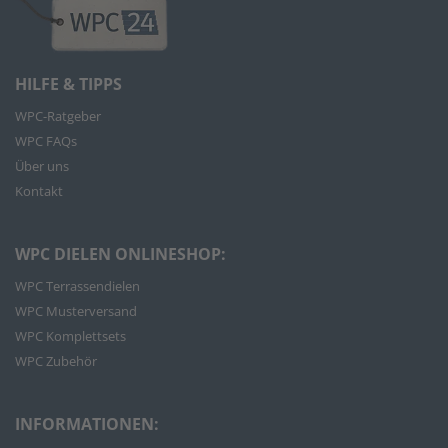
HILFE & TIPPS
WPC-Ratgeber
WPC FAQs
Über uns
Kontakt
WPC DIELEN ONLINESHOP:
WPC Terrassendielen
WPC Musterversand
WPC Komplettsets
WPC Zubehör
INFORMATIONEN:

----

— TASK INSTRUCTIONS —
An exact copy of the listing above, minus its pictures, is what is needed here.

— ANSWER FOR THIS EXERCISE —
HILFE & TIPPS
WPC-Ratgeber
WPC FAQs
Über uns
Kontakt
WPC DIELEN ONLINESHOP:
WPC Terrassendielen
WPC Musterversand
WPC Komplettsets
WPC Zubehör
INFORMATIONEN:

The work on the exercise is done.